US says Baghdad airport blast was 'attack' on diplomatic compound
The US embassy said Wednesday that a blast at Baghdad airport late the previous night was an attack on a US diplomatic compound that caused no casualties.
The attack came just hours before Iran's new president, Masoud Pezeshkian, flew in for a three-day visit, his first foreign trip since taking office in July.
"There was an attack at the Baghdad Diplomatic Services Compound, a US diplomatic facility," the embassy said in a statement. "Fortunately, there are no reported casualties, and we are assessing the damage and its cause."
Iraq's Joint Operations Command had earlier reported an explosion inside an area of the airport occupied by international coalition advisers.
"Iraqi security forces were unable... to determine the origin of the explosion, which has not been claimed," the command's spokesman, Major General Tahseen Al Khafaji, said in a statement.

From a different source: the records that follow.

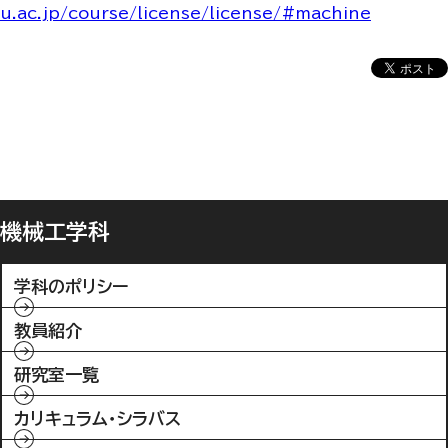
u.ac.jp/course/license/license/#machine
機械工学科
学科のポリシー
教員紹介
研究室一覧
カリキュラム・シラバス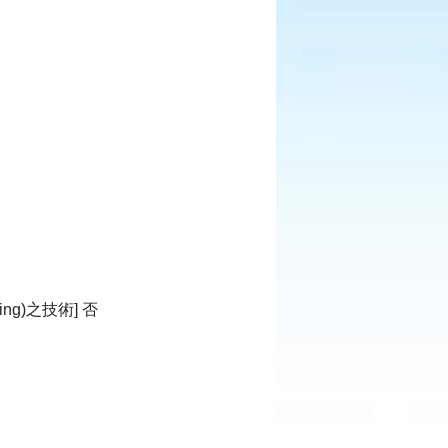
ing)之技術] 否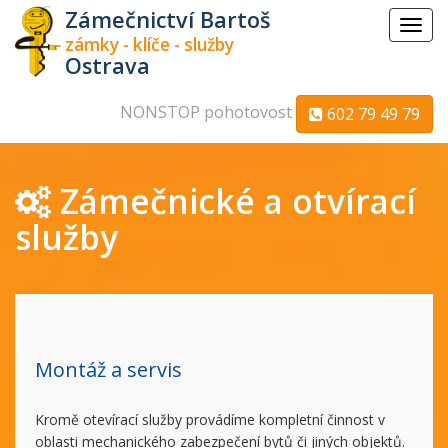
Zámečnictví Bartoš
Menu
zámky - klíče - služby
Ostrava
NONSTOP pohotovost
602 79 49 79
Zámečnické a otvírací
služby
Montáž a servis
Kromě otevírací služby provádíme kompletní činnost v
oblasti mechanického zabezpečení bytů či jiných objektů.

A senior military official, speaking on condition of anonymity, told AFP that "two Katyusha-type rockets" had caused the explosion.

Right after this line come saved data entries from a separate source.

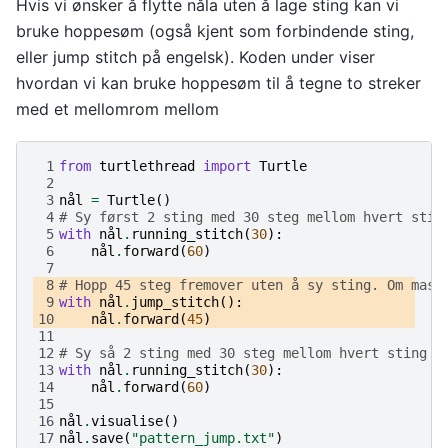
Hvis vi ønsker å flytte nåla uten å lage sting kan vi
bruke hoppesøm (også kjent som forbindende sting,
eller jump stitch på engelsk). Koden under viser
hvordan vi kan bruke hoppesøm til å tegne to streker
med et mellomrom mellom
 1
from
turtlethread
import
Turtle
 2
 3
nål
=
Turtle
()
 4
# Sy først 2 sting med 30 steg mellom hvert stin
 5
with
nål
.
running_stitch
(
30
):
 6
nål
.
forward
(
60
)
 7
 8
# Hopp 45 steg fremover uten å sy sting. Om mask
 9
with
nål
.
jump_stitch
():
10
nål
.
forward
(
45
)
11
12
# Sy så 2 sting med 30 steg mellom hvert sting
13
with
nål
.
running_stitch
(
30
):
14
nål
.
forward
(
60
)
15
16
nål
.
visualise
()
17
nål
.
save
(
"pattern_jump.txt"
)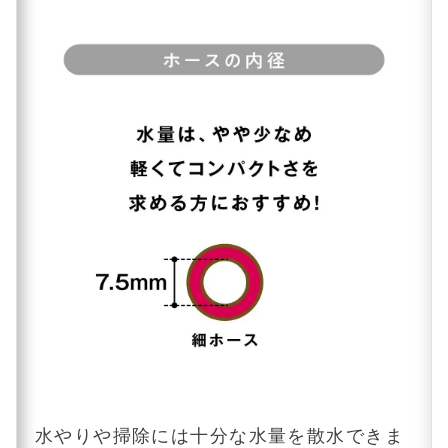
水やりや掃除には十分な水量を散水できま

"One fell on the wall of the Iraqi anti-terrorist forces compound. The second was inside the base hosting the international anti-jihadist coalition led by Washington."

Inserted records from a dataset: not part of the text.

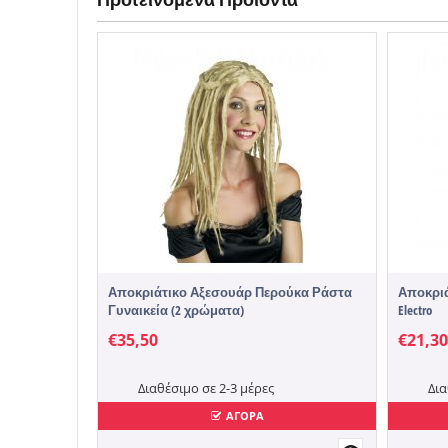
Αποκριάτικο Αξεσουάρ Περούκα Ράστα
Αποκρι
Γυναικεία (2 χρώματα)
Electro
€
35,50
€
21,30
Διαθέσιμο σε 2-3 μέρες
Δια
ΑΓΟΡΑ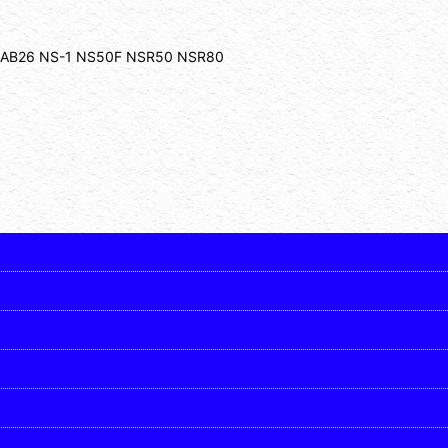
6 NS-1 NS50F NSR50 NSR80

US military and civilian facilities in Iraq have come under repeated attack, both by Sunni Muslim extremists and by Shiite armed groups backed by Iran.
The Baghdad airport diplomatic compound was previously targeted in January 2022.
Bases used by US troops came under a barrage of rocket and drone attacks by Iran-backed elements of Iraq's armed forces last winter, triggering retaliatory US air strikes in both Iraq and neighbouring Syria.
The Iraqi government responded by opening talks with the US administration on the withdrawal of the remaining US-led troops deployed against the Islamic State jihadist group.